A Comprehensive Numerical Study of the Effect of Hybrid Reinforcement of Fiber Sizing on the Transverse Elastic Modulus of Polymeric Nanocomposites

Abstract

One of the most critical degradation modes in polymeric composites is fiber–matrix debonding. Therefore, utilizing nanoparticles in the fiber sizing instead of dispersing nanoparticles in the matrix as a traditional method could postpone the separation of fibers from the matrix. Covering of fibers during the production process is called sizing. The present study simulates two three-dimensional representative volume elements (RVEs) to predict the transverse elastic modulus of the glass/epoxy composite. The sizing region in the RVEs, provided in Abaqus software, is simulated with both homogeneous and heterogeneous mechanical properties. Then the numerical models are validated using the available numerical and experimental data.
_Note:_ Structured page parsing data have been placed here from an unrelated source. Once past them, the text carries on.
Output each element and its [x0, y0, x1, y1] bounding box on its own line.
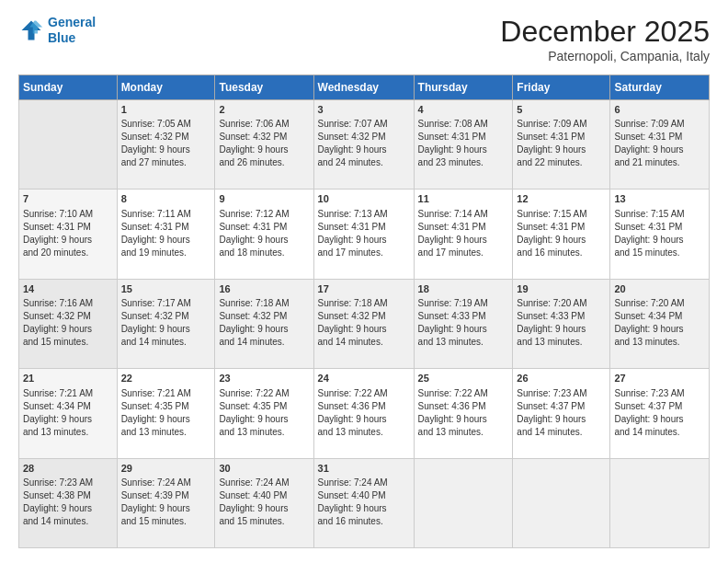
day-info: and 14 minutes.: [517, 426, 606, 439]
day-info: Daylight: 9 hours: [614, 234, 705, 247]
day-info: Sunrise: 7:15 AM: [517, 208, 606, 221]
day-info: and 27 minutes.: [121, 156, 211, 169]
calendar-cell: 5Sunrise: 7:09 AMSunset: 4:31 PMDaylight…: [513, 100, 610, 190]
calendar-cell: 23Sunrise: 7:22 AMSunset: 4:35 PMDayligh…: [215, 369, 313, 458]
day-info: Daylight: 9 hours: [614, 323, 705, 336]
day-info: and 17 minutes.: [318, 247, 410, 259]
day-info: and 13 minutes.: [219, 426, 309, 439]
logo-line2: Blue: [48, 30, 75, 45]
day-number: 5: [517, 103, 606, 117]
day-info: Sunset: 4:35 PM: [121, 400, 211, 413]
calendar-cell: 1Sunrise: 7:05 AMSunset: 4:32 PMDaylight…: [117, 100, 215, 190]
day-info: Sunset: 4:31 PM: [614, 221, 705, 234]
weekday-header-monday: Monday: [117, 75, 215, 100]
day-number: 27: [614, 372, 705, 385]
day-info: and 24 minutes.: [318, 156, 410, 169]
day-info: and 13 minutes.: [418, 336, 509, 349]
calendar-cell: 8Sunrise: 7:11 AMSunset: 4:31 PMDaylight…: [117, 190, 215, 279]
weekday-header-friday: Friday: [513, 75, 610, 100]
day-info: and 15 minutes.: [23, 336, 113, 349]
logo-line1: General: [48, 15, 96, 29]
calendar-cell: 28Sunrise: 7:23 AMSunset: 4:38 PMDayligh…: [19, 458, 118, 547]
week-row-5: 28Sunrise: 7:23 AMSunset: 4:38 PMDayligh…: [19, 458, 710, 547]
day-info: and 21 minutes.: [614, 156, 705, 169]
day-number: 25: [418, 372, 509, 385]
calendar-cell: 11Sunrise: 7:14 AMSunset: 4:31 PMDayligh…: [414, 190, 513, 279]
day-info: Daylight: 9 hours: [418, 144, 509, 156]
day-info: Sunset: 4:37 PM: [517, 400, 606, 413]
calendar-cell: 26Sunrise: 7:23 AMSunset: 4:37 PMDayligh…: [513, 369, 610, 458]
day-info: Sunset: 4:40 PM: [318, 489, 410, 502]
day-info: Daylight: 9 hours: [418, 413, 509, 426]
day-info: Sunset: 4:31 PM: [318, 221, 410, 234]
day-info: Daylight: 9 hours: [517, 323, 606, 336]
calendar-cell: 29Sunrise: 7:24 AMSunset: 4:39 PMDayligh…: [117, 458, 215, 547]
day-info: Sunset: 4:31 PM: [418, 131, 509, 144]
day-info: Sunrise: 7:20 AM: [614, 297, 705, 310]
day-info: Sunset: 4:34 PM: [614, 310, 705, 323]
weekday-header-tuesday: Tuesday: [215, 75, 313, 100]
day-number: 19: [517, 282, 606, 296]
day-info: and 13 minutes.: [418, 426, 509, 439]
day-info: Daylight: 9 hours: [121, 234, 211, 247]
day-info: Sunrise: 7:23 AM: [23, 477, 113, 489]
day-info: Daylight: 9 hours: [418, 323, 509, 336]
calendar-cell: 19Sunrise: 7:20 AMSunset: 4:33 PMDayligh…: [513, 279, 610, 368]
day-info: and 17 minutes.: [418, 247, 509, 259]
day-info: Sunrise: 7:07 AM: [318, 118, 410, 131]
day-info: and 20 minutes.: [23, 247, 113, 259]
calendar: SundayMondayTuesdayWednesdayThursdayFrid…: [18, 75, 710, 548]
day-info: Sunset: 4:35 PM: [219, 400, 309, 413]
day-info: Sunrise: 7:21 AM: [23, 387, 113, 400]
calendar-cell: 22Sunrise: 7:21 AMSunset: 4:35 PMDayligh…: [117, 369, 215, 458]
day-info: Sunrise: 7:24 AM: [318, 477, 410, 489]
day-info: Sunrise: 7:09 AM: [517, 118, 606, 131]
day-number: 22: [121, 372, 211, 385]
day-info: Sunrise: 7:06 AM: [219, 118, 309, 131]
day-info: Sunset: 4:31 PM: [121, 221, 211, 234]
calendar-cell: 27Sunrise: 7:23 AMSunset: 4:37 PMDayligh…: [610, 369, 710, 458]
day-number: 13: [614, 192, 705, 206]
day-info: Sunrise: 7:22 AM: [318, 387, 410, 400]
calendar-cell: 16Sunrise: 7:18 AMSunset: 4:32 PMDayligh…: [215, 279, 313, 368]
day-info: Sunset: 4:38 PM: [23, 489, 113, 502]
day-info: and 18 minutes.: [219, 247, 309, 259]
day-number: 21: [23, 372, 113, 385]
weekday-header-wednesday: Wednesday: [313, 75, 414, 100]
day-info: and 14 minutes.: [121, 336, 211, 349]
day-info: and 14 minutes.: [219, 336, 309, 349]
calendar-cell: 21Sunrise: 7:21 AMSunset: 4:34 PMDayligh…: [19, 369, 118, 458]
day-info: Sunset: 4:32 PM: [219, 131, 309, 144]
day-number: 28: [23, 462, 113, 476]
day-info: Daylight: 9 hours: [318, 144, 410, 156]
calendar-cell: 31Sunrise: 7:24 AMSunset: 4:40 PMDayligh…: [313, 458, 414, 547]
day-info: Sunrise: 7:19 AM: [418, 297, 509, 310]
day-info: Sunset: 4:39 PM: [121, 489, 211, 502]
day-info: and 14 minutes.: [23, 515, 113, 528]
day-number: 8: [121, 192, 211, 206]
day-info: Sunset: 4:31 PM: [418, 221, 509, 234]
day-number: 26: [517, 372, 606, 385]
title-block: December 2025 Paternopoli, Campania, Ita…: [500, 15, 710, 63]
page: General Blue December 2025 Paternopoli, …: [0, 0, 728, 563]
weekday-header-sunday: Sunday: [19, 75, 118, 100]
day-info: Daylight: 9 hours: [517, 144, 606, 156]
calendar-cell: 9Sunrise: 7:12 AMSunset: 4:31 PMDaylight…: [215, 190, 313, 279]
day-info: and 13 minutes.: [121, 426, 211, 439]
day-number: 2: [219, 103, 309, 117]
day-info: Sunset: 4:36 PM: [418, 400, 509, 413]
day-info: and 15 minutes.: [219, 515, 309, 528]
day-info: and 15 minutes.: [121, 515, 211, 528]
calendar-cell: 13Sunrise: 7:15 AMSunset: 4:31 PMDayligh…: [610, 190, 710, 279]
day-info: Sunset: 4:32 PM: [318, 310, 410, 323]
day-info: Sunset: 4:40 PM: [219, 489, 309, 502]
day-info: Daylight: 9 hours: [219, 323, 309, 336]
day-number: 1: [121, 103, 211, 117]
day-info: Daylight: 9 hours: [23, 413, 113, 426]
calendar-cell: 2Sunrise: 7:06 AMSunset: 4:32 PMDaylight…: [215, 100, 313, 190]
day-info: Sunset: 4:36 PM: [318, 400, 410, 413]
week-row-3: 14Sunrise: 7:16 AMSunset: 4:32 PMDayligh…: [19, 279, 710, 368]
day-number: 9: [219, 192, 309, 206]
day-number: 15: [121, 282, 211, 296]
calendar-cell: 14Sunrise: 7:16 AMSunset: 4:32 PMDayligh…: [19, 279, 118, 368]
Furthermore, the Mori–Tanaka, Halpin–Tsai, and random distribution methods are employed to calculate equivalent properties for the nanoparticle-reinforced sizing, which are used for the sizing region of the RVEs to predict the transverse elastic modulus of the four-phase glass/epoxy composite. Compared to the available experimental data, the random distribution method is a more accurate procedure to predict the transverse Young’s modulus. Finally, with the assistance of the random distribution method, nanoparticles with different dimensions or even types are dispersed in the sizing region. In fact, carbon nanofibers (CNFs) and silica (SiO₂) nanoparticles are simultaneously distributed in the sizing with various dimensions to predict the overall transverse elastic modulus of the composite. Once again, these nanoparticles are modeled in the sizing region with specific measurements. Besides, the results for all of the states are compared.